No primeiro caso, o instrumento principal das autoridades é impor um limite de dias que cada unidade pode ser alugada. Em Amsterdã, esse teto é de 30 dias, enquanto em Paris chega a 120 dias. No segundo, a opção é por restrições geográficas, como a proibição de novos registros nos bairros mais afetados. É o que tenta fazer atualmente o prefeito de Florença para preservar o centro histórico, patrimônio Unesco, que concentra 75% dos imóveis para locação breve da cidade.
O estudo conclui que cidades que adotam uma regulamentação minimamente severa conseguem reduzir a pressão geral causada pelas plataformas online, medida pelo número de anúncios de unidades disponíveis, em cerca de 30% na comparação com os municípios sem normas.
Em relação aos objetivos principais, a eficácia das regras muda. Elas funcionam bem para inibir a profissionalização do setor, ao mesmo tempo em que protegem o anfitrião que aluga um único imóvel. O estudo calcula que o percentual de administradores de múltiplas unidades cai cerca de 25% em cidades com regulamentação.

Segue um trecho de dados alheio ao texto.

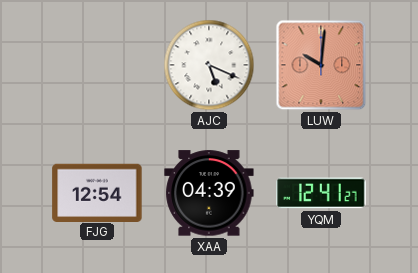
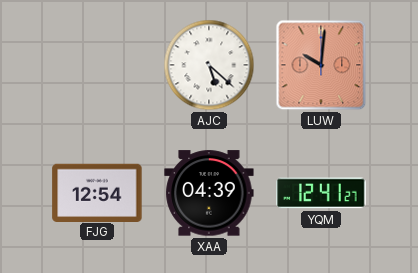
AJC: 5:19 -> 5:22
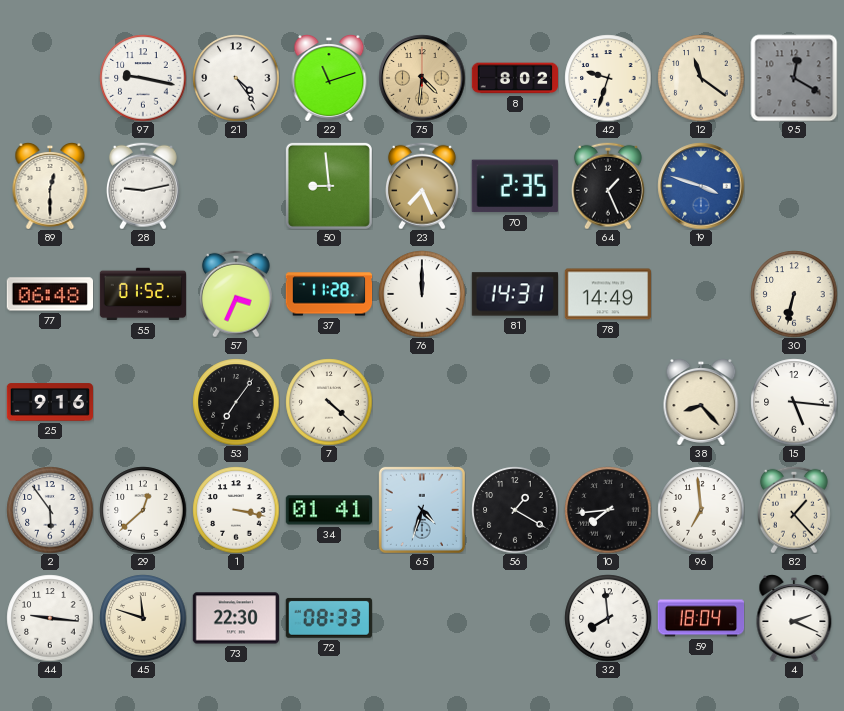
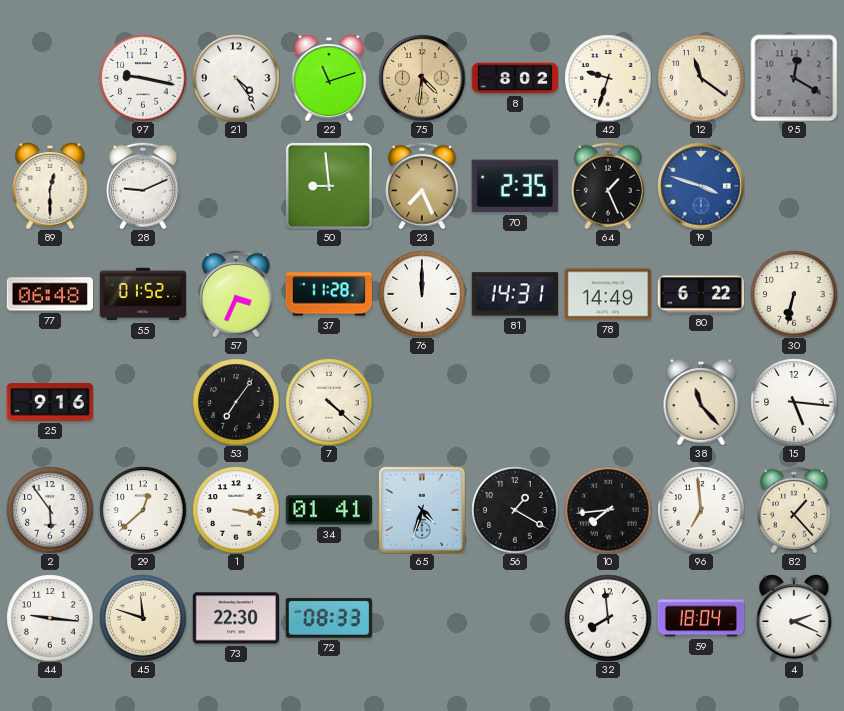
28: 9:13 -> 9:11
80: none -> 6:22
38: 8:23 -> 11:23
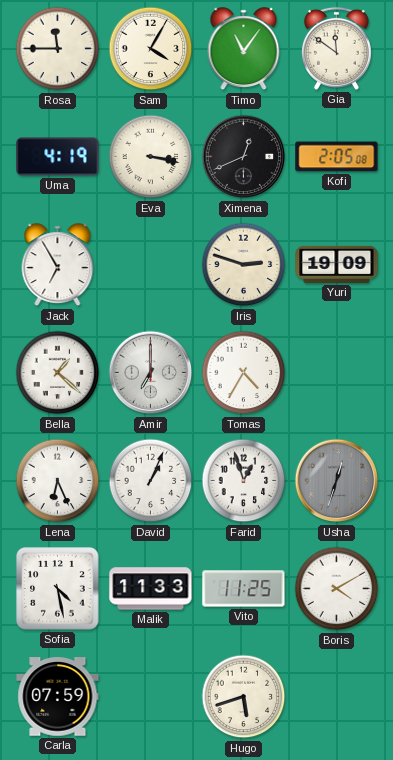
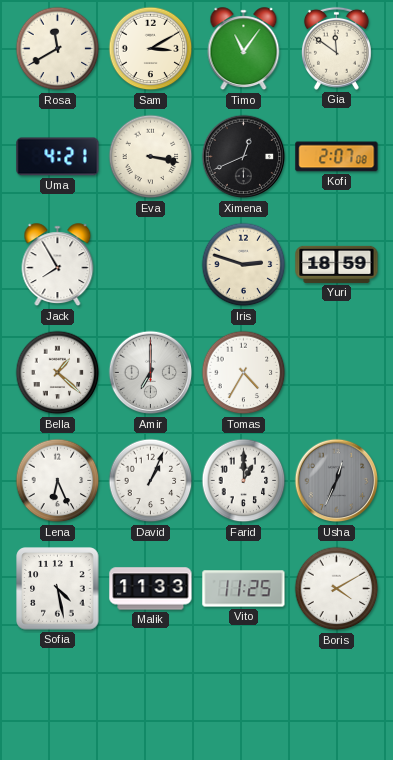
Rosa: 11:45 -> 11:40
Sam: 4:05 -> 3:10
Uma: 4:19 -> 4:21
Kofi: 2:05 -> 2:07
Jack: 6:55 -> 7:55
Yuri: 19:09 -> 18:59
Farid: 12:57 -> 1:00
Usha: 12:33 -> 12:34
Carla: 07:59 -> none
Hugo: 5:42 -> none
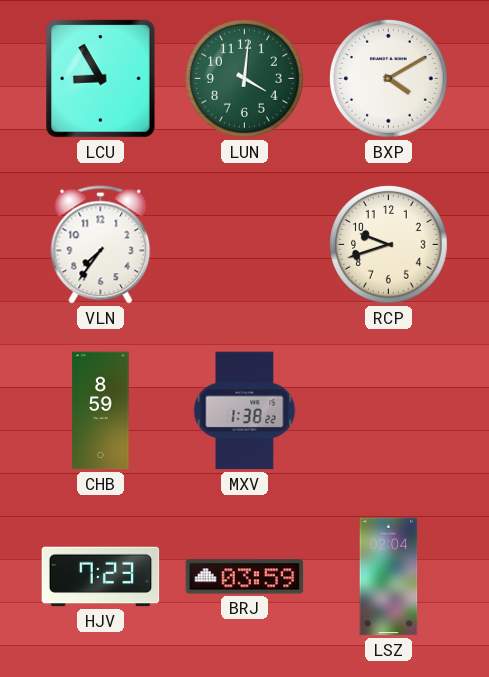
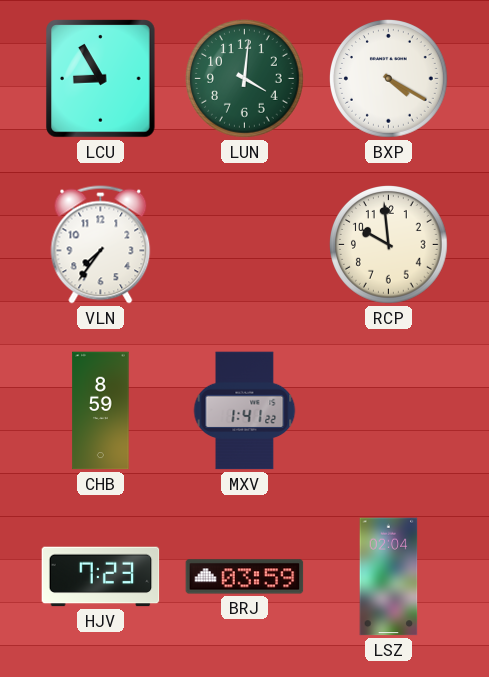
BXP: 4:10 -> 4:20
RCP: 9:42 -> 9:59
MXV: 1:38 -> 1:41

Já as regras que miram barrar a concentração da oferta em poucos bairros têm efeitos mínimos. A não ser que haja a proibição total do aluguel breve em zonas turísticas -uma decisão que, em cidades saturadas, precisaria ser retroativa, o que esbarra em questões jurídicas-, a limitação geográfica envolve uma série de questões técnicas, como a diferenciação da cidade por zonas, dificultando sua aplicação, além do risco de difundir o fenômeno para endereços vizinhos.
“Acho que uma boa abordagem é a de Paris, que busca reduzir a oferta profissional por meio de normas que valem para toda a cidade. É mais simples e eficaz”, afirma Celata. “Além disso, os anfitriões profissionais costumam agir mais no centro que na periferia, o que acaba por ser um instrumento indireto para a desconcentração.”
Outra conclusão é que, no pacote de regras, é preciso convencer -ou obrigar- as plataformas a colaborarem com as autoridades banindo anfitriões irregulares e compartilhando dados, tema que é alvo de normativa da União Europeia, em tramitação no Parlamento.
Uma informação fundamental que deve ser fornecida pelos sites é a quantidade de dias que um imóvel é alugado, principalmente onde existe o limite para locação breve. “Fiscalizar caso a caso em uma cidade como Roma, que tem 25.000 unidades, é muito difícil. É preciso a colaboração das plataformas para a aplicação de normas”, diz o professor.
Diante de cidades com diversas características e níveis de dependência econômica do turismo, Celata afirma que o ideal é ter um mix de intervenções locais, para necessidades específicas, e nacionais, com mais competência para normativas. “O importante é a vontade política e a capacidade de introduzir normas suficientemente severas.”